Um dado é certo, dada a natureza das coisas: se Domingos Duarte Lima vier a ser julgado em Portugal, será muito próxima da unidade a probabilidade de não vir a ser condenado. Desde logo, por tudo quanto atrás referi, e depois porque a História da III República dá fortíssimas garantias a esta conclusão por indução experimental: personalidades com grande poder, seja ele do tipo que for, invariavelmente, não são condenadas. Dizem os magistrados que é culpa da legislação, embora eu discorde desta explicação simplória. Precisamente o que há dias nos foi transmitido por esse último estudo sobre o que pensam os portugueses da Justiça de Portugal, e que foi noticiado num diário nacional, precisamente no dia do encerramento do 9º Congresso dos Juízes, que decorreu na Região Autónoma dos Açores.

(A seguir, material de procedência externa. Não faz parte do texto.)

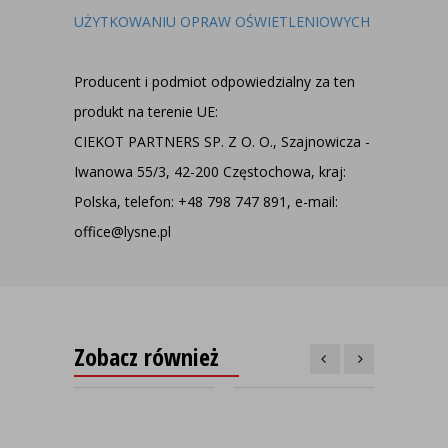
UŻYTKOWANIU OPRAW OŚWIETLENIOWYCH
Producent i podmiot odpowiedzialny za ten
produkt na terenie UE:
CIEKOT PARTNERS SP. Z O. O., Szajnowicza -
Iwanowa 55/3, 42-200 Częstochowa, kraj:
Polska, telefon: +48 798 747 891, e-mail:
office@lysne.pl
Zobacz również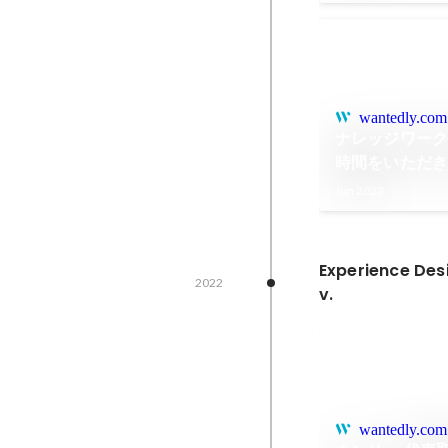
wantedly.com
ナレッジワーク
時間をいただ
しました。
Jun 2023
Experience Des
2022
v.
wantedly.com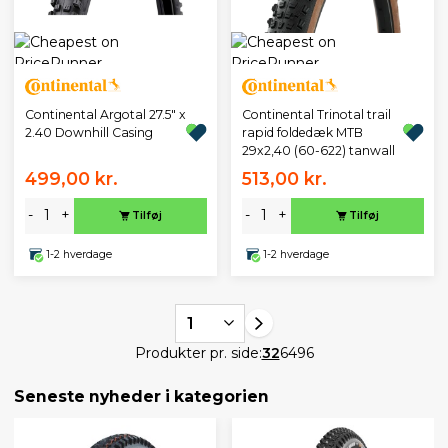
Continental Argotal 27.5" x
Continental Trinotal trail
2.40 Downhill Casing
rapid foldedæk MTB
29x2,40 (60-622) tanwall
499,00 kr.
513,00 kr.
-
+
-
+
Tilføj
Tilføj
1-2 hverdage
1-2 hverdage
1
Produkter pr. side:
32
64
96
Seneste nyheder i kategorien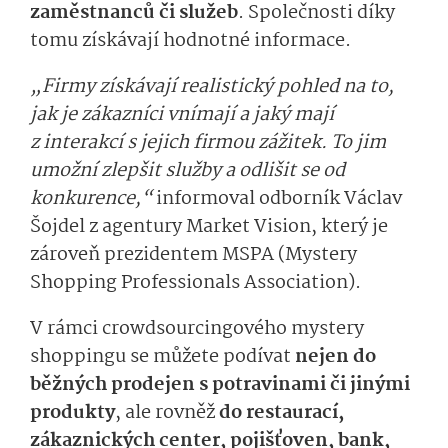
zaměstnanců či služeb
. Společnosti díky
tomu získávají hodnotné informace.
„Firmy získávají realistický pohled na to,
jak je zákazníci vnímají a jaký mají
z interakcí s jejich firmou zážitek. To jim
umožní zlepšit služby a odlišit se od
konkurence,“
in­formoval odborník Václav
Šojdel z agentury Market Vision, který je
zároveň prezidentem MSPA (Mystery
Shopping Professionals Association).
V rámci crowdsourcingového mystery
shoppingu se můžete podívat
nejen do
běžných prodejen s potravinami či jinými
produkty
, ale rovněž
do restaurací,
zákaznických center, pojišťoven, bank,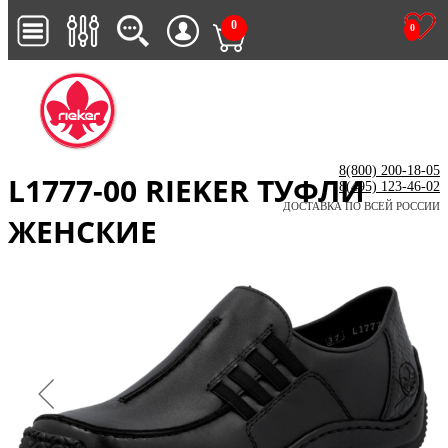
0
0
8(800) 200-18-05
L1777-00 RIEKER ТУФЛИ
8(495) 123-46-02
ДОСТАВКА ПО ВСЕЙ РОССИИ
ЖЕНСКИЕ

Por tudo isto, eu continuo a pensar que a melhor defesa de Domingos Duarte Lima seria a feita no tribunal próprio, ou seja, no Brasil, onde, em minha opinião, sempre acabaria por estar presente a nossa ação diplomática e política. Seria, ainda, o melhor caminho para a sua defesa. Como não é pensável que as nossas autoridades não consigam encontrá-lo, a fim de notificá-lo do estádio do processo que corre no Brasil, ele acabará por vir a ser julgado à revelia. E nunca colaborando com a Justiça do Brasil, mormente pela sua ausência, nunca o futuro lhe será agradável.

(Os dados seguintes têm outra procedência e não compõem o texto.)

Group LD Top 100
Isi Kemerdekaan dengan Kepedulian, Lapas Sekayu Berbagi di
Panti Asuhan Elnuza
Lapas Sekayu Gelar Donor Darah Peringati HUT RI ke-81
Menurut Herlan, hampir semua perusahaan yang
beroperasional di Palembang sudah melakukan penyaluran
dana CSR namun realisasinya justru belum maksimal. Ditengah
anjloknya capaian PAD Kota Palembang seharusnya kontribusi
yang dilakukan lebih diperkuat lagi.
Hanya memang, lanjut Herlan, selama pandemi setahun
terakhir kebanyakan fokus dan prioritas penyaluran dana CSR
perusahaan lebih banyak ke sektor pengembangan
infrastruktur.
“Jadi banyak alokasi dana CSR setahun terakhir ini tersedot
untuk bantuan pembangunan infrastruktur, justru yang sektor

Por fim, uma nota: no sítio da INTERPOL, não se encontra ainda o tal pedido internacional de captura com alerta vermelho. Diz-se agora que tal pedido terá de ser feito pelo… Supremo Tribunal Federal, em Brasília. Bom, a questão passa, então, a ser esta: quantos anos ainda? E não é verdade que muitos dos politicamente anti-Sócrates sempre nos referiram que as decisões em primeira instância seriam as mais puras e independentes? E no caso brasileiro? Qual é o grau de franqueamento dos juízes do Supremo Tribunal Federal, em Brasília?
Enfim, uma verdadeira trapalhada, que, como sempre pensei, acompanhado pelo ponto de vista, para si mesmo, do Bastonário da Ordem dos Advogados, teria grande probabilidade de ser resolvido com êxito a favor de Domingos Duarte Lima, aceitando a sua posição de que se encontra inocente. Assim, bom, é mais uma terrível trapalhada que vai atingir o Sistema de Justiça de Portugal. Uma trapalhada em que, quase com toda a certeza, todos perderão. É, no fundo, a borracheira do Direito Português em movimento.